If a line of the data below holds the word "Building", list it.

=== ENTRIES SHOWN ===
§
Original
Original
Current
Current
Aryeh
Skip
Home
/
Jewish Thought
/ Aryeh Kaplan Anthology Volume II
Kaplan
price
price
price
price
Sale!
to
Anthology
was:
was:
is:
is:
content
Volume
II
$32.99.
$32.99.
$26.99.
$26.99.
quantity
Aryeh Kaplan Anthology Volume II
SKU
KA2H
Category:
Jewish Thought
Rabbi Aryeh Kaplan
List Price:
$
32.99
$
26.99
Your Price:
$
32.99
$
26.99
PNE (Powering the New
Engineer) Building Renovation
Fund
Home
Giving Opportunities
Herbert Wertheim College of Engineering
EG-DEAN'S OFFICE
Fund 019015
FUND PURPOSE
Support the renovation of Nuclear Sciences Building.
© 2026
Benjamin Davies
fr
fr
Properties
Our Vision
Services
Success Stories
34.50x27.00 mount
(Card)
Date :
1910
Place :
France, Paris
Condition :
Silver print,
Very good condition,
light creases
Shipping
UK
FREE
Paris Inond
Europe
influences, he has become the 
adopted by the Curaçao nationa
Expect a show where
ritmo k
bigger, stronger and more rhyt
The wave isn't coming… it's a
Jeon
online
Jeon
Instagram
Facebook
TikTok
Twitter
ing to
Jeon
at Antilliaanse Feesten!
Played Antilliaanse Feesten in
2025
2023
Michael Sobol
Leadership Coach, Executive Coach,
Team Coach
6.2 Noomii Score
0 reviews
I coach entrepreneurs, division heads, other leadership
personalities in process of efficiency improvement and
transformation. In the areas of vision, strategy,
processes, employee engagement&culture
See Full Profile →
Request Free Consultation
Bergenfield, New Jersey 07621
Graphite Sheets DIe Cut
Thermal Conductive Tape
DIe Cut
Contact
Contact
§
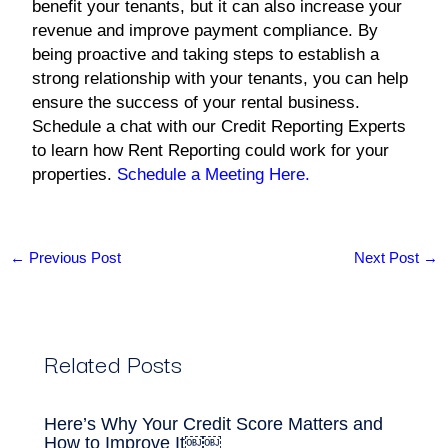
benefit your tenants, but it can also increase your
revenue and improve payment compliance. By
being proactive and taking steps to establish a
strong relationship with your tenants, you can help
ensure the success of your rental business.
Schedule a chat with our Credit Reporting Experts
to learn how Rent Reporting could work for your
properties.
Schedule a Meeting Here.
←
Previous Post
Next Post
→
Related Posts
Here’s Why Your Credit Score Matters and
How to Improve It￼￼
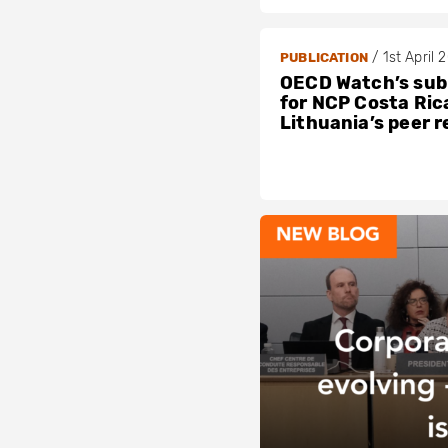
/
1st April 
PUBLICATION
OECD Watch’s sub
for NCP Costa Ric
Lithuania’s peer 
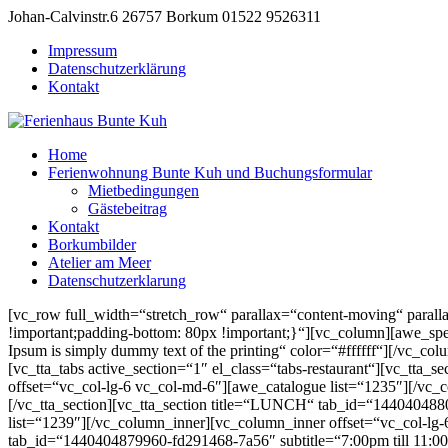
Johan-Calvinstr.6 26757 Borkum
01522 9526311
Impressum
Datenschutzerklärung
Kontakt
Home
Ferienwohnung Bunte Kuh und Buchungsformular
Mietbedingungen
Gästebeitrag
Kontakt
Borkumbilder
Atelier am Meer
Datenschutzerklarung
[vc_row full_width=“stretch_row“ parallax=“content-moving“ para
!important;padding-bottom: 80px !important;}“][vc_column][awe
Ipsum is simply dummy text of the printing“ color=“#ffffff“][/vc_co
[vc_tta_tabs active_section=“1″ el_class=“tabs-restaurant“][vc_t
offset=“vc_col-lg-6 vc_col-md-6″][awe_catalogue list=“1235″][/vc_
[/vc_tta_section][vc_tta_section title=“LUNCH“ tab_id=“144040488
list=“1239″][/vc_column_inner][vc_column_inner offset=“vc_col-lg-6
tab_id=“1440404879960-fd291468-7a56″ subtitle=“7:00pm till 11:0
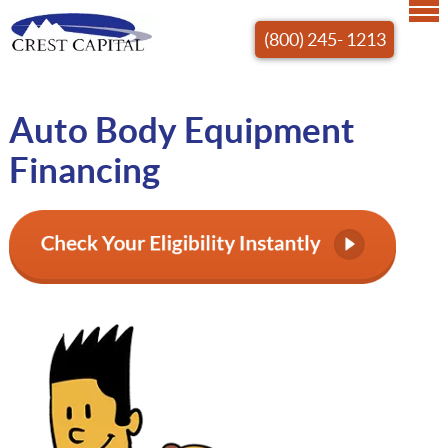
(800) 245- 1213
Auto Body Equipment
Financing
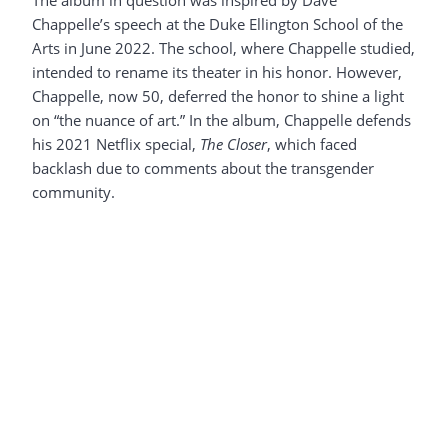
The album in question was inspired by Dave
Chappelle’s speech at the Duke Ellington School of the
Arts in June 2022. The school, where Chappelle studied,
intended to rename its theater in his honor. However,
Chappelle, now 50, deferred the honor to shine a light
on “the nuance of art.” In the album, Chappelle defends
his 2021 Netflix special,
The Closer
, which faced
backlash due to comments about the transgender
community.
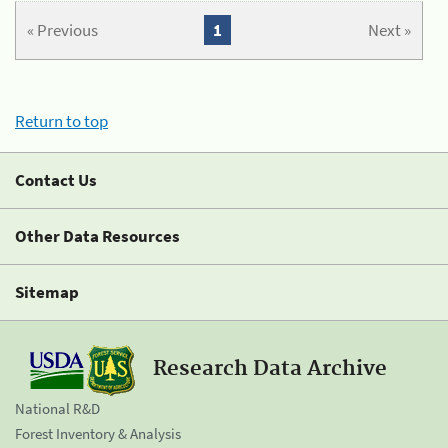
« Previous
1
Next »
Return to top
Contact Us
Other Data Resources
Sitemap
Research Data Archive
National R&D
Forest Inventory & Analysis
§
=== WRITTEN ANSWER ===
Engineer) Building Renovation
Support the renovation of Nuclear Sciences Building.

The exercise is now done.